One of my cousins went on an end of school travel-around-Europe type holiday when I was about 14 and she brought me back a leather key wallet from Turkey. As an object it was made with care and by hand and sold by people on a dusty track leading up some ruins, but the beauty of the gift was more in its charming lack of sophistication and its sentimental value as a gift from one of my close relatives than any intrinsic qualities of expensive materials or precision work. Keys would sometimes fall out as the clasps which were supposed to hold them together, in a little row, would fall open. But I loved it and was still using it far beyond a time when it could be fairly said to have given up the ghost.

Sentiment is powerful with some of us and this nostalgic kind has dictated behaviour of mine to a greater extent than it really should have over the years. There’s also a certain amount of holding onto objects for too long out of a misguided respect for the object itself (“It just feels wrong to throw that shirt away”, etc.), and a fear, almost, that the replacement won’t be as good or there will be problems of some unknown sort and you can’t do anything about unknown problems, not beforehand anyway, and at least with this old thing the arse has fallen out of it but you know where you are with it and it won’t let you down. Perhaps this is a perversion of the term sentiment – and another word, like insanity, should be substituted – but these are the irrational considerations which can grip and guide us.

But sentiment is not the whole story. One morning recently I arrived at work and turned on my computer, and filled the thermos with boiling water, and prepared a small bowl of cereal, and poured a cup of herbal tea. I had a sip and began eating and I remembered my pills. Out came the small silver pill box and it seemed to me a very powerful little ritual.
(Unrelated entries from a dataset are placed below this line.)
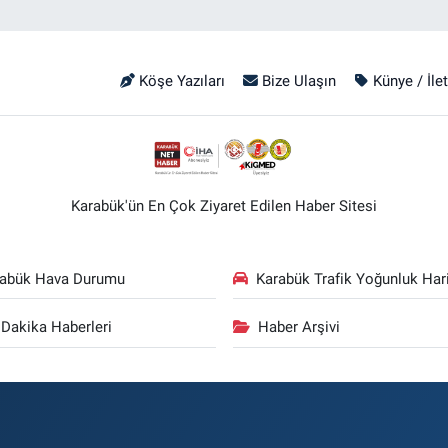
Köşe Yazıları
Bize Ulaşın
Künye / İle
Karabük'ün En Çok Ziyaret Edilen Haber Sitesi
rabük Hava Durumu
Karabük Trafik Yoğunluk Hari
Dakika Haberleri
Haber Arşivi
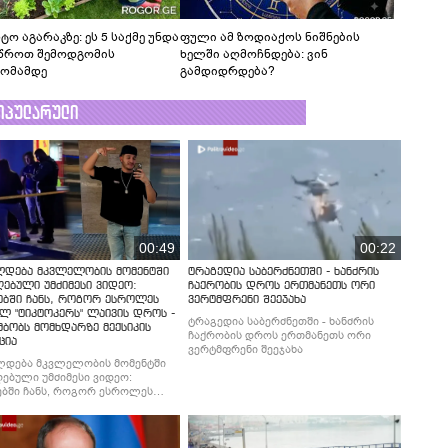
ტო აგარაკზე: ეს 5 საქმე უნდა
ფული ამ ზოდიაქოს ნიშნების
წროთ შემოდგომის
ხელში აღმოჩნდება: ვინ
ომამდე
გამდიდრდება?
ოპულარული
00:49
00:22
ლდება მკვლელობის მომენტში
ტრაგედია საბერძნეთში - ხანძრის
ებული უმძიმესი ვიდეო:
ჩაქრობის დროს ერთმანეთს ორი
ებში ჩანს, როგორ ესროლეს
ვერტმფრენი შეეჯახა
ლ "ტიკტოკერს" ლაივის დროს -
ტრაგედია საბერძნეთში - ხანძრის
მბობს მომხდარზე მექსიკის
ჩაქრობის დროს ერთმანეთს ორი
ცია
ვერტმფრენი შეეჯახა
ლდება მკვლელობის მომენტში
ებული უმძიმესი ვიდეო:
ბში ჩანს, როგორ ესროლეს
ლ "ტიკტოკერს" ლაივის დროს -
მბობს მომხდარზე მექსიკის
ცია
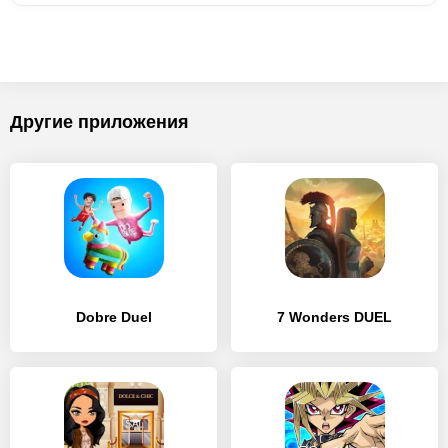
Другие приложения
Dobre Duel
7 Wonders DUEL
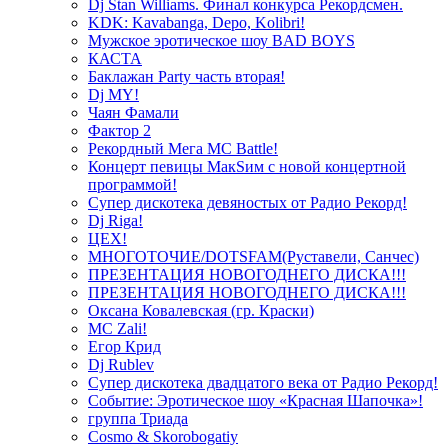
Dj Stan Williams. Финал конкурса Рекордсмен.
KDK: Kavabanga, Depo, Kolibri!
Мужское эротическое шоу BAD BOYS
КАСТА
Баклажан Party часть вторая!
Dj MY!
Чаян Фамали
Фактор 2
Рекордный Мега МС Battle!
Концерт певицы МакSим с новой концертной
программой!
Супер дискотека девяностых от Радио Рекорд!
Dj Riga!
ЦЕХ!
МНОГОТОЧИЕ/DOTSFAM(Руставели, Санчес)
ПРЕЗЕНТАЦИЯ НОВОГОДНЕГО ДИСКА!!!
ПРЕЗЕНТАЦИЯ НОВОГОДНЕГО ДИСКА!!!
Оксана Ковалевская (гр. Краски)
MC Zali!
Егор Крид
Dj Rublev
Супер дискотека двадцатого века от Радио Рекорд!
Событие: Эротическое шоу «Красная Шапочка»!
группа Триада
Cosmo & Skorobogatiy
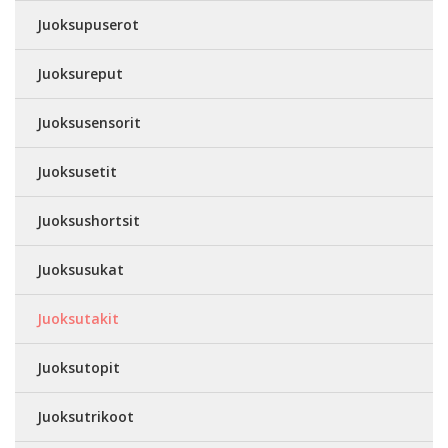
Juoksupuserot
Juoksureput
Juoksusensorit
Juoksusetit
Juoksushortsit
Juoksusukat
Juoksutakit
Juoksutopit
Juoksutrikoot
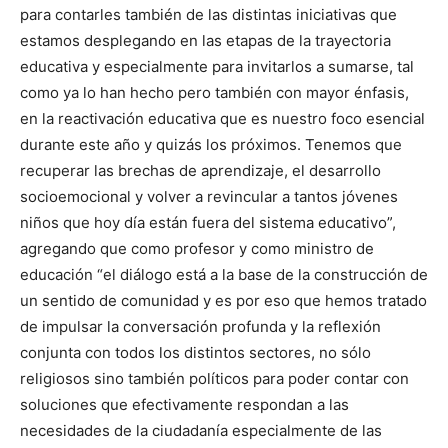
para contarles también de las distintas iniciativas que
estamos desplegando en las etapas de la trayectoria
educativa y especialmente para invitarlos a sumarse, tal
como ya lo han hecho pero también con mayor énfasis,
en la reactivación educativa que es nuestro foco esencial
durante este año y quizás los próximos. Tenemos que
recuperar las brechas de aprendizaje, el desarrollo
socioemocional y volver a revincular a tantos jóvenes
niños que hoy día están fuera del sistema educativo”,
agregando que como profesor y como ministro de
educación “el diálogo está a la base de la construcción de
un sentido de comunidad y es por eso que hemos tratado
de impulsar la conversación profunda y la reflexión
conjunta con todos los distintos sectores, no sólo
religiosos sino también políticos para poder contar con
soluciones que efectivamente respondan a las
necesidades de la ciudadanía especialmente de las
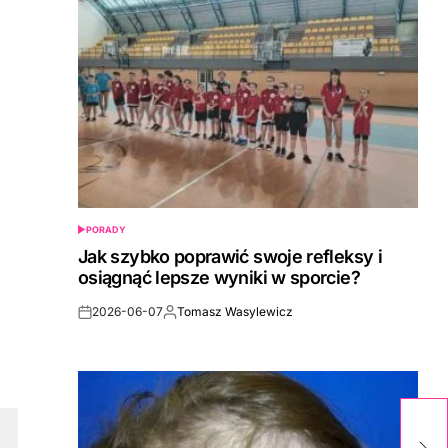
PORADY
POSTED
IN
Jak szybko poprawić swoje refleksy i
osiągnąć lepsze wyniki w sporcie?
2026-06-07
Tomasz Wasylewicz
Post
By:
Date
C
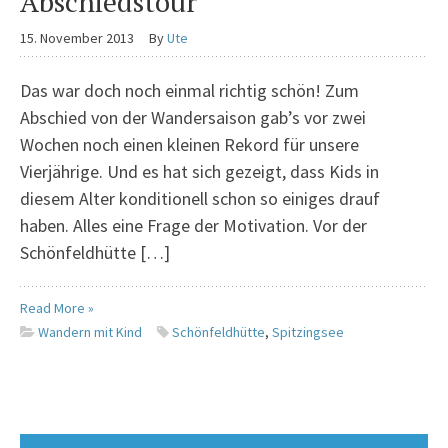
Abschiedstour
15. November 2013
By
Ute
Das war doch noch einmal richtig schön! Zum
Abschied von der Wandersaison gab’s vor zwei
Wochen noch einen kleinen Rekord für unsere
Vierjährige. Und es hat sich gezeigt, dass Kids in
diesem Alter konditionell schon so einiges drauf
haben. Alles eine Frage der Motivation. Vor der
Schönfeldhütte […]
Read More »
Wandern mit Kind
Schönfeldhütte
,
Spitzingsee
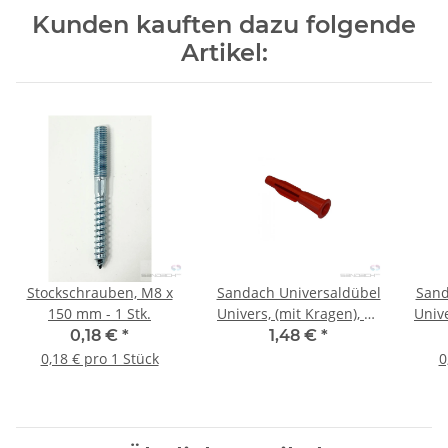
Kunden kauften dazu folgende
Artikel:
Stockschrauben, M8 x
Sandach Universaldübel
Sand
150 mm - 1 Stk.
Univers, (mit Kragen), 10
Unive
x 57 mm - 100 Stk.
x
0,18 €
*
1,48 €
*
0,18 € pro 1 Stück
0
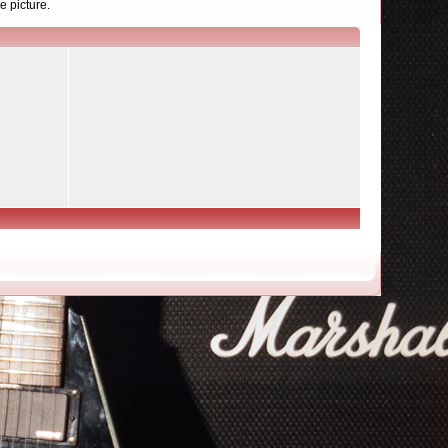
e picture.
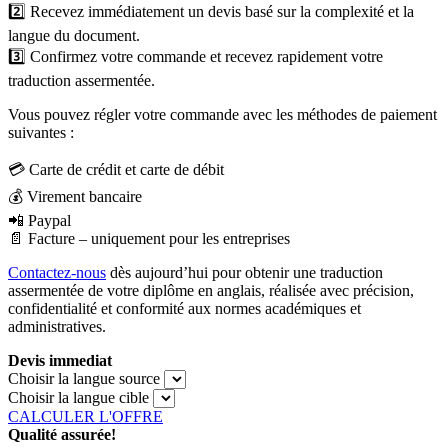
2️⃣ Recevez immédiatement un devis basé sur la complexité et la
langue du document.
3️⃣ Confirmez votre commande et recevez rapidement votre
traduction assermentée.
Vous pouvez régler votre commande avec les méthodes de paiement
suivantes :
💳 Carte de crédit et carte de débit
💰 Virement bancaire
📲 Paypal
📄 Facture – uniquement pour les entreprises
Contactez-nous
dès aujourd’hui pour obtenir une traduction
assermentée de votre diplôme en anglais, réalisée avec précision,
confidentialité et conformité aux normes académiques et
administratives.
Devis immediat
Choisir la langue source
Choisir la langue cible
CALCULER L'OFFRE
Qualité assurée!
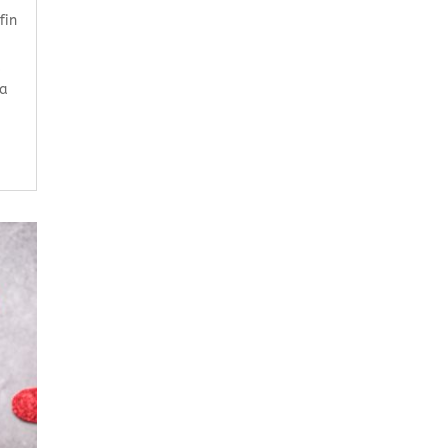
fin
a
 a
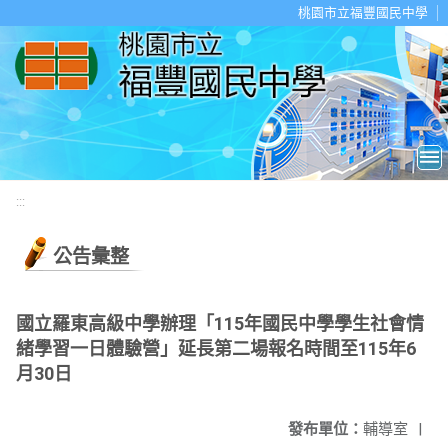
移至網頁之主要內容區位置
桃園市立福豐國民中學
:::
公告彙整
國立羅東高級中學辦理「115年國民中學學生社會情
緒學習一日體驗營」延長第二場報名時間至115年6
月30日
發布單位：
輔導室
|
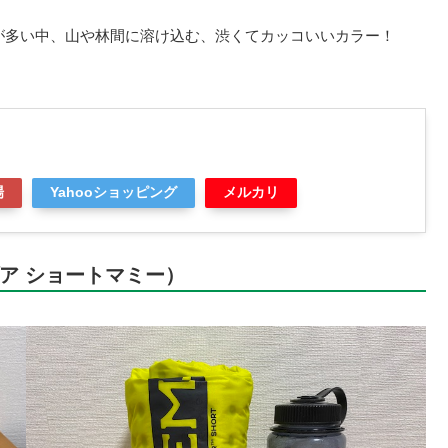
が多い中、山や林間に溶け込む、渋くてカッコいいカラー！
場
Yahooショッピング
メルカリ
（ゾア ショートマミー）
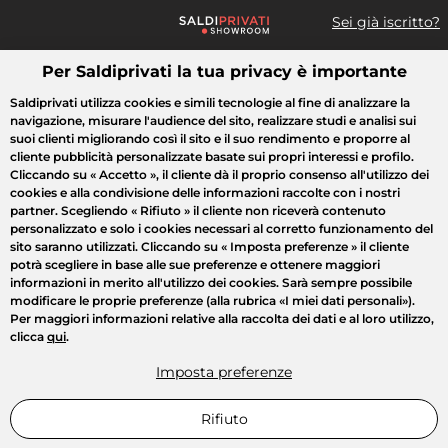
Sei già iscritto?
Per Saldiprivati la tua privacy è importante
Cosa cerchi?
Saldiprivati utilizza cookies e simili tecnologie al fine di analizzare la
navigazione, misurare l'audience del sito, realizzare studi e analisi sui
Tutte le vendite
Moda
Casa
Bellezza
Elettrodomestici
suoi clienti migliorando così il sito e il suo rendimento e proporre al
cliente pubblicità personalizzate basate sui propri interessi e profilo.
Cliccando su
« Accetto »
, il cliente dà il proprio consenso all'utilizzo dei
cookies e alla condivisione delle informazioni raccolte con i nostri
partner. Scegliendo
« Rifiuto »
il cliente non riceverà contenuto
personalizzato e solo i cookies necessari al corretto funzionamento del
sito saranno utilizzati. Cliccando su
« Imposta preferenze »
il cliente
potrà scegliere in base alle sue preferenze e ottenere maggiori
informazioni in merito all'utilizzo dei cookies. Sarà sempre possibile
modificare le proprie preferenze (alla rubrica «I miei dati personali»).
Per maggiori informazioni relative alla raccolta dei dati e al loro utilizzo,
clicca
qui
.
Imposta preferenze
Rifiuto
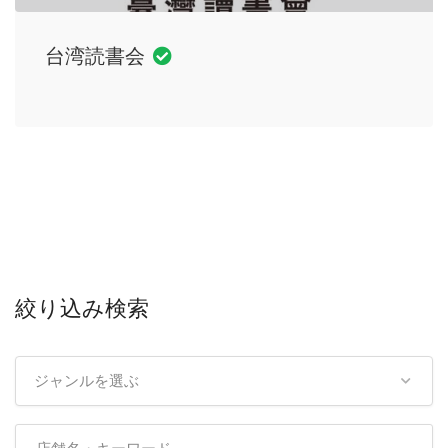
台湾読書会
絞り込み検索
ジャンルを選ぶ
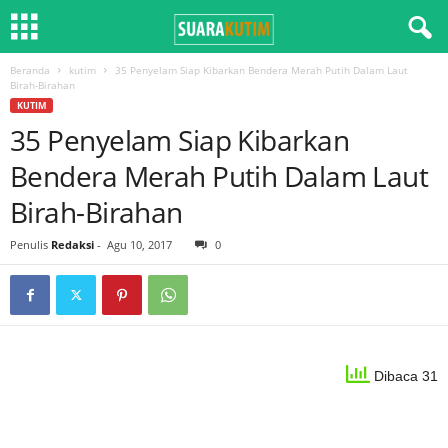
Beranda
kutim
35 Penyelam Siap Kibarkan Bendera Merah Putih Dalam Laut
Birah-Birahan
KUTIM
35 Penyelam Siap Kibarkan
Bendera Merah Putih Dalam Laut
Birah-Birahan
Penulis
Redaksi
-
Agu 10, 2017
0
Dibaca 31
Powerful that, amid all this routine, this lovely functional little object travels with me and it is visible when I use it but it mostly is not visible, as it’s in my bag, and while it is a pretty thing to look at, and one can’t help but enjoy using it, there is more beauty in its quality as a gift. Laetitia gave it to me, and there is a real feeling that items like this constitute a small part of the giver to be taken into the world and become part of the receiver’s life, and in some sense they are a charm or token of protection, taking on a magical dimension.

Maybe this is just allowing memory to overexert itself and force conclusions which aren’t really legitimate to the surface. Maybe my sense of what is magical is not something shared by many others – or any others – but there is power in an object given by one person to another. To me there is anyway. And it doesn’t have to be an object that remains with the person, on the person’s person, to exert this power. But the power is perhaps stronger, forming a stronger link with the person who gave it and the giving of it, when it does remain part of the daily life of the receiver. Maybe it is the giving itself that forms the bond, and this is the element which is either strong or weak or non-existent, explaining in part why it is so difficult to imagine parting with something given by an individual who has died. The giving remains fresh in that instance, as it never gets the chance to grow old, paradoxically because the giver has passed away.

An archaeological artefact retains a sense of the people who made it and used it, their personalities and what they were doing and why, and we respect the stuff left behind by people, and it’s too interesting to throw away anyway, being old and rare and special and its stories can only be imagined. With a gift there is less guessing and the personalities are known. And that intensifies the power.